Gehen Sie zurück zum Anfang, gehen Sie nicht über los. Also
wieder die Tauchübung. Erika taucht, sie hat keine Schwimmbrille auf, sie sieht
wenig, kennt den Weg nicht, hört nichts. Sie bekommt keine Luft.
Sie merkt nichts, oder wenig. Sie kann das alles nicht
realisieren, sie kann nur den Schmerz unter dem Deckel halten. Das Leben geht
weiter. Ihr kaltes Herz modert in ihrem Bauch, da spürt sie keinesfalls hin.
Erika lebt nur noch eine flache Scheibe von sich, so wie ihre Mutter. Aber die
hat richtige Schicksalsschläge hinnehmen müssen.
Erikas Mutter war sieben Jahre alt, als ihre eigene Mutter
starb. Als Kind konnte Erika das Mitgefühl kaum aushalten, wenn ihre Mutter
davon erzählte. Erika fühlt sich ganz
stark an ihre Mutter gebunden. Die Mutter war erst 19, als dann auch ihr Vater starb.
Das war ein anderer Vater als Erikas. Die Mutter spricht mit liebevoller
Ehrfurcht von ihrem Vater. Erika stellt sich immer vor, wie allein gelassen und
voller Trauer ihre Mutter damals in der chaotischen Welt stand. Das war ja
Chaos pur: Nazizeit, Krieg, Vertreibung, Besetzung. In all dem Durcheinander
fand ihre Mutter den Mann ihres Lebens. Horst. Der heilige Horst. Erika hat
sich viel von Horst erzählen lassen. Der absolute Gutmensch. Die Zwei haben
geheiratet, die Mutter war zweimal Schwanger, beide verloren, und bald danach
hat Krebs den Horst dahingesiecht. Erika sieht nur Trauer und Verlust, wenn sie
sich die Jugend ihrer Mutter anschaut. Als Kind konnte sie das gar nicht
aushalten, inzwischen hat sie sich daran gewöhnt. Die Cognacflasche steht schon
immer in der Küche über der Spüle, das macht Erika ihrer Mutter auch nach. Aber
Cognac mag sie nicht, sie trinkt Martini oder Apfelkorn, Hauptsache es knallt.

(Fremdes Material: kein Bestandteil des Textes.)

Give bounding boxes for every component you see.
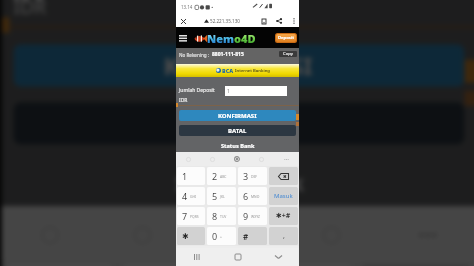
button[interactable]: 0	[207, 227, 236, 245]
button[interactable]: ,	[269, 227, 298, 245]
staticText: 6	[243, 190, 249, 202]
staticText: 7	[182, 210, 188, 222]
staticText: 1	[227, 88, 230, 95]
staticText: Jumlah Deposit	[179, 87, 215, 94]
button[interactable]: Backspace	[269, 167, 298, 185]
staticText: 8	[212, 210, 218, 222]
staticText: Deposit	[278, 35, 295, 41]
staticText: WXYZ	[251, 214, 260, 219]
button[interactable]: Emoji	[2, 206, 94, 260]
staticText: Internet Banking	[235, 68, 270, 74]
button[interactable]: #	[238, 227, 267, 245]
staticText: 0	[212, 230, 218, 242]
button[interactable]: 9	[238, 207, 267, 225]
staticText: KONFIRMASI	[164, 52, 314, 83]
button[interactable]: Share	[273, 15, 285, 27]
button[interactable]: Home	[217, 248, 258, 266]
staticText: KONFIRMASI	[218, 112, 257, 120]
staticText: TUV	[220, 214, 227, 219]
button[interactable]: 3	[238, 167, 267, 185]
staticText: JKL	[220, 194, 225, 199]
button[interactable]: 2	[121, 264, 233, 266]
staticText: 5	[212, 190, 218, 202]
button[interactable]: 5	[207, 187, 236, 205]
staticText: +	[220, 234, 222, 239]
button[interactable]: 6	[238, 187, 267, 205]
staticText: DEF	[251, 174, 258, 179]
staticText: ,	[283, 231, 285, 241]
staticText: ✱	[182, 232, 189, 241]
button[interactable]: 2	[207, 167, 236, 185]
staticText: 9	[243, 210, 249, 222]
staticText: BATAL	[202, 110, 276, 141]
button[interactable]: ✱	[177, 227, 205, 245]
staticText: BATAL	[228, 127, 247, 135]
button[interactable]: Menu	[177, 32, 189, 44]
other: Backspace	[278, 173, 289, 180]
staticText: Status Bank	[175, 168, 306, 198]
button[interactable]: KONFIRMASI	[14, 44, 464, 87]
button[interactable]: Masuk	[269, 187, 298, 205]
button[interactable]: Close	[177, 15, 189, 27]
button[interactable]: Settings	[187, 206, 283, 260]
staticText: Copy	[283, 51, 293, 57]
button[interactable]: 4	[177, 187, 205, 205]
staticText: ABC	[220, 174, 227, 179]
button[interactable]: Settings	[224, 152, 249, 166]
staticText: Nem	[207, 31, 234, 45]
staticText: Masuk	[274, 192, 293, 200]
staticText: 1	[182, 170, 188, 182]
button[interactable]: GIF	[94, 206, 187, 260]
button[interactable]: More	[274, 152, 299, 166]
staticText: ✱+#	[276, 211, 291, 221]
button[interactable]: 7	[177, 207, 205, 225]
button[interactable]: Copy	[279, 51, 297, 57]
button[interactable]: Back	[258, 248, 299, 266]
button[interactable]: ✱+#	[269, 207, 298, 225]
staticText: GHI	[190, 194, 197, 199]
staticText: o4D	[234, 31, 256, 45]
button[interactable]: More options	[288, 15, 299, 26]
button[interactable]: Deposit	[276, 34, 296, 42]
button[interactable]: Bookmark	[258, 15, 270, 27]
staticText: 2	[212, 170, 218, 182]
button[interactable]: BATAL	[14, 102, 464, 145]
staticText: #	[243, 231, 249, 242]
staticText: Status Bank	[221, 142, 255, 150]
button[interactable]: 1	[177, 167, 205, 185]
staticText: 52.221.35.130	[210, 18, 240, 24]
button[interactable]: Sticker	[283, 206, 380, 260]
staticText: No Rekening :	[179, 52, 210, 58]
staticText: 4	[182, 190, 188, 202]
staticText: BCA	[222, 67, 234, 74]
staticText: IDR	[14, 0, 48, 21]
staticText: 13.14	[181, 4, 193, 10]
button[interactable]: 8	[207, 207, 236, 225]
staticText: 8801-111-815	[212, 51, 244, 58]
staticText: 3	[243, 170, 249, 182]
button[interactable]: BATAL	[179, 125, 296, 136]
staticText: IDR	[179, 97, 188, 104]
staticText: MNO	[251, 194, 260, 199]
staticText: PQRS	[190, 214, 199, 219]
button[interactable]: 3	[241, 264, 353, 266]
button[interactable]: Recent apps	[176, 248, 217, 266]
button[interactable]: KONFIRMASI	[179, 110, 296, 121]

Ihre Mutter ist flach, Erika kann das verstehen, nimmt es ihrer Mutter nicht
übel. Ihre Mutter hat sich abgeschnitten, von ihren eigentlichen Gefühlen. Man
muss wohl zu Horsts Grab gehen, um den Rest von ihrer Mutter zu finden.
Vordergründig kann man keinen Mangel erkennen. Ihre Mutter ist liebevoll und
empathisch. Aber wenn man genau hinschaut, erkennt man den Rückzug vom Leben,
die tiefe Trauer, die sie umflort und eben, dass sie ganz flach ist, abgeschnitten
von ihren Gefühlen, die sie ausmachen.
Nein nein, Erika vergleicht sich nicht mit ihrer Mutter, das
ist unmöglich. Und doch hat Erikas kleine
Geschichte sie zerrissen und nun macht sie es ihrer Mutter nach, trinkt,
taucht und schneidet sich ab. Das kleine Fitzelchen Selbstbewusstsein, das in
letzter Zeit gewachsen war, ist mit zersplittert. Erika sitzt wieder in ihrem
Zimmer und macht den Köpper in den Abgrund, bodenlos. Sie hätte Peter fragen
können, warum es so gekommen ist. Aber sowas macht sie nicht. Wenn sie sich
verletzt fühlt, zieht sie sich sofort ganz zurück. Das ist wie ein Reflex, geht
ganz schnell, da hat sie keinen Einfluss. Also kann sie nur raten, aber sie rät
nicht mal, sie bezieht es einfach voll und ganz auf ihre Person. Sie ist nicht
liebenswert. Das ist die einzige Lehre, die sie aus der Geschichte ziehen kann,
aber sie hat den Deckel drauf und zieht ihn mit Apfelkorn fest.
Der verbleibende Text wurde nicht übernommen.